If this is primarily an issue with the document input, as opposed to
queries, you might be better off simply preprocessing the text before it is
given to Lucene to be indexed.
-- Jack Krupansky
-----Original Message-----
From: Furkan KAMACI
Sent: Wednesday, February 26, 2014 1:37 PM
To: java-user@lucene.apache.org
Subject: Re: How to delete a token that comes exactly after a token
Hi;
I'm parsing a wiki dump file. There are some special definitions. In
example:
link:km
so when I parse my text I have that tokens: "link" and "km". I want to
remove "link" and it is a stopword for my situation.

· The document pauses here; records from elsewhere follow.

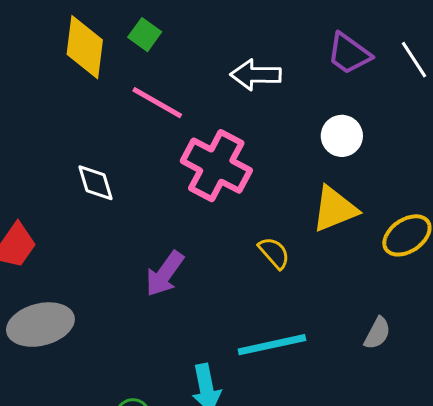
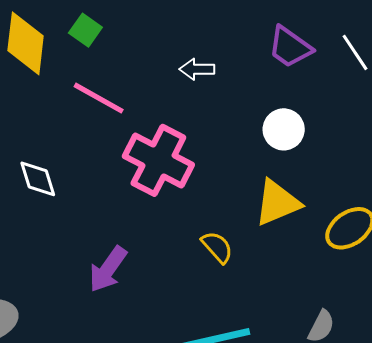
white arrow: (256, 75) -> (197, 69), size x0.7

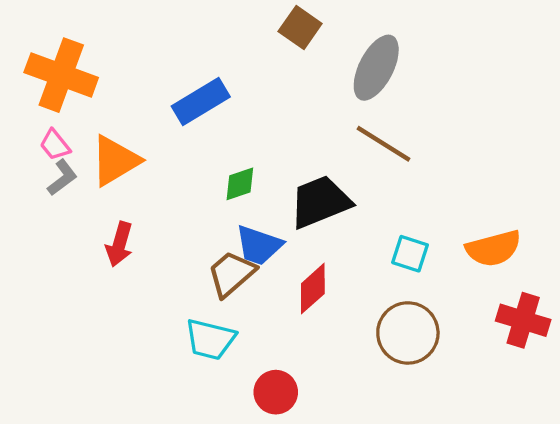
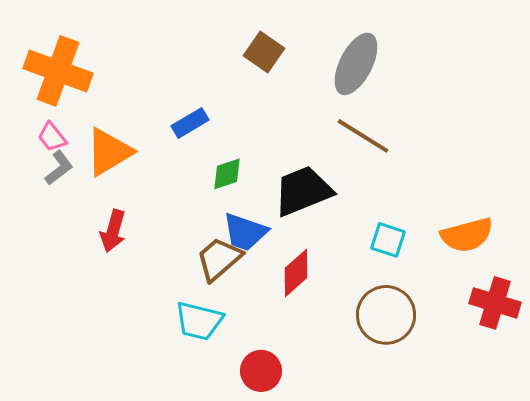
brown square: (300, 27) -> (264, 52), moved
blue rectangle: (201, 101) -> (190, 123), moved, size x0.7

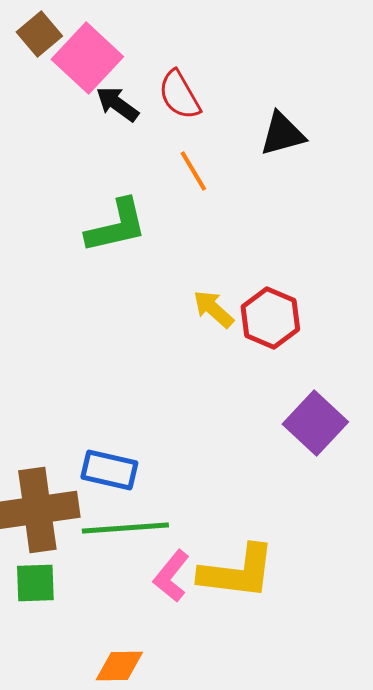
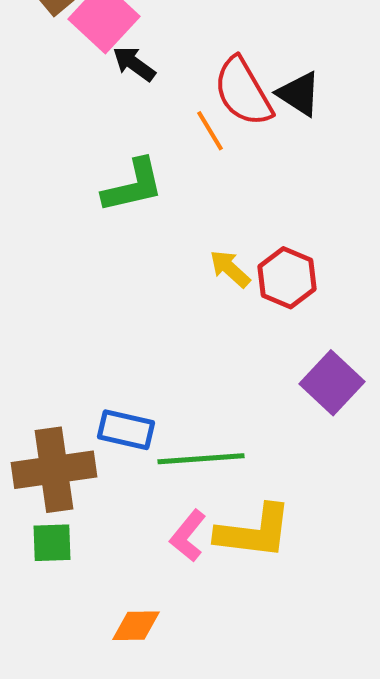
red semicircle: (179, 95) -> (243, 92), moved, size x1.4
black triangle: (282, 134) -> (299, 94), turned 48
green line: (125, 528) -> (201, 459), moved

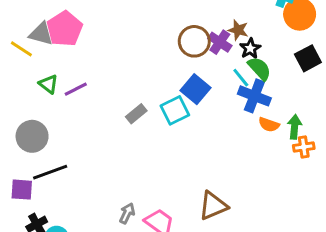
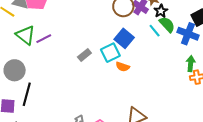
green triangle: (48, 84) -> (25, 35), size x1.5
blue cross: (254, 96) -> (188, 34), moved
orange semicircle: (269, 125) -> (123, 67), moved
black line: (50, 172) -> (27, 94), turned -55

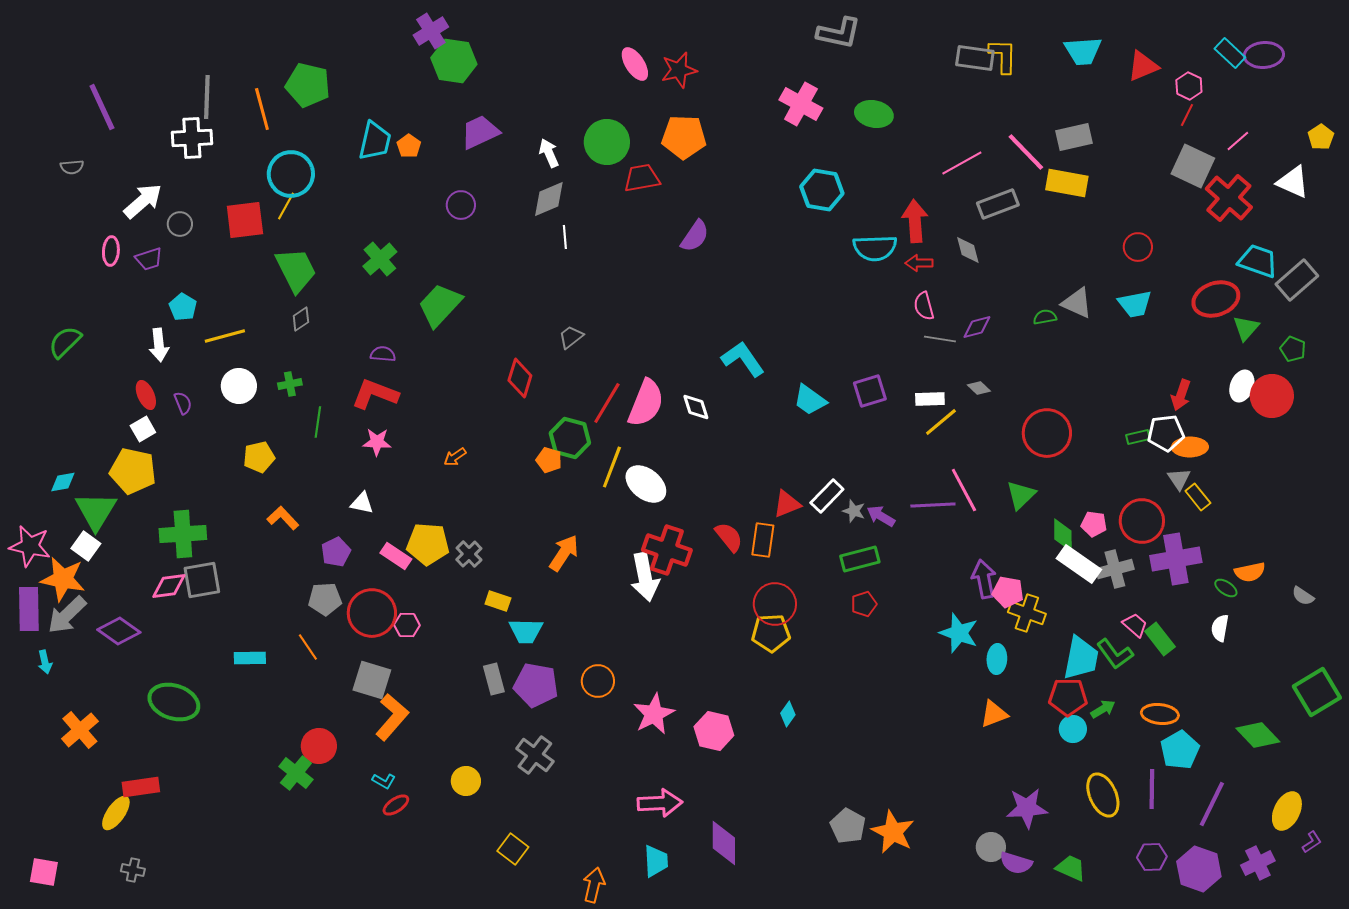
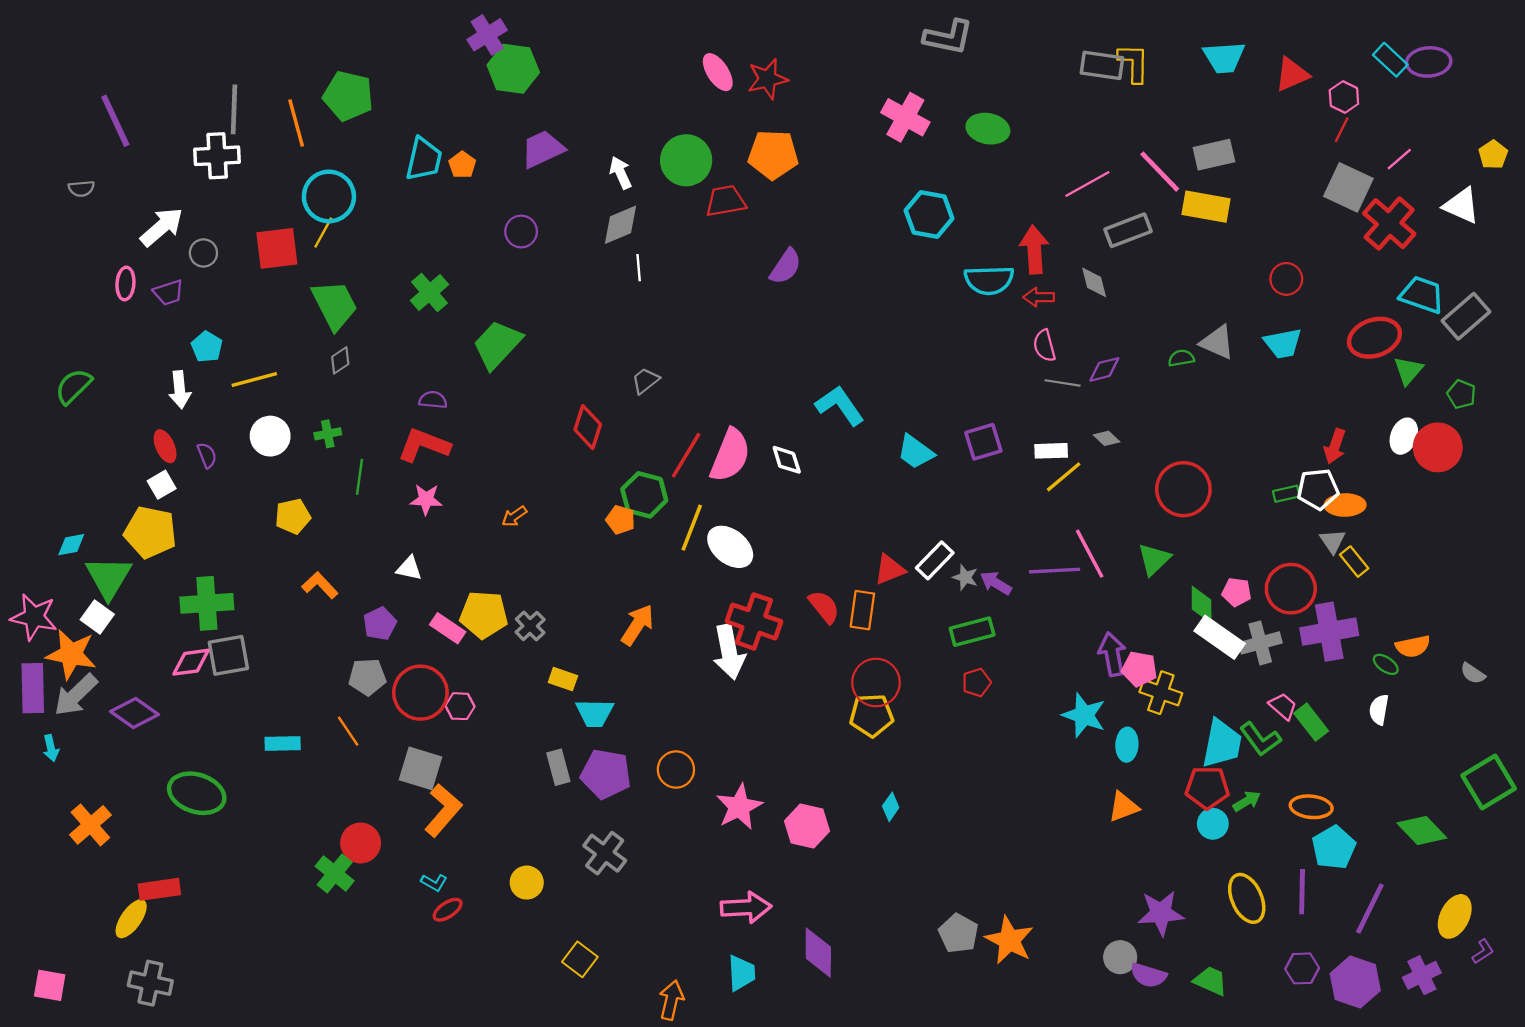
gray cross: (133, 870) -> (150, 983), size x1.6

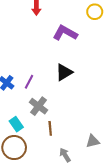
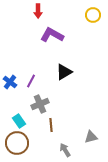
purple L-shape: (65, 33) -> (52, 35), moved
gray cross: (39, 106) -> (40, 104), turned 30

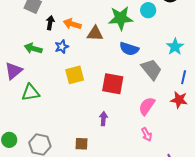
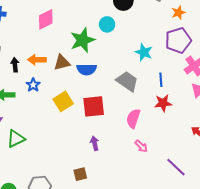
blue semicircle: (129, 49) -> (86, 69), moved
yellow square: (75, 75) -> (63, 101), moved

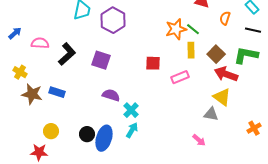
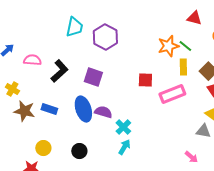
pink rectangle: (180, 77) -> (172, 94), size x1.4
blue ellipse: (104, 138) -> (83, 109), moved, turned -35

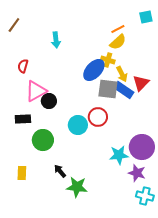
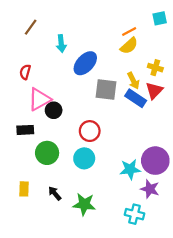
brown line: (14, 25) -> (31, 27), moved
yellow cross: (108, 60) -> (155, 68), moved
blue ellipse: (94, 70) -> (85, 63), moved
gray square: (108, 89) -> (106, 89), moved
red circle: (98, 117) -> (90, 131), moved
cyan circle: (78, 125) -> (84, 158), moved
black arrow: (60, 171) -> (55, 193), moved
cyan cross: (145, 196) -> (135, 214), moved

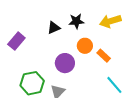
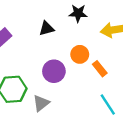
black star: (76, 21) -> (78, 13), moved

However I want to
remove "km" too if km is followed by token of "link". If there is no such
an implementation I can implement a patch for it?
Thanks;
Furkan KAMACI
2014-02-26 17:36 GMT+02:00 Jack Krupansky <j...@basetechnology.com>:
Sounds like a custom filter.
Or maybe an option for stop filter or a specialization of stop filter.
Or maybe it could be even more generalized.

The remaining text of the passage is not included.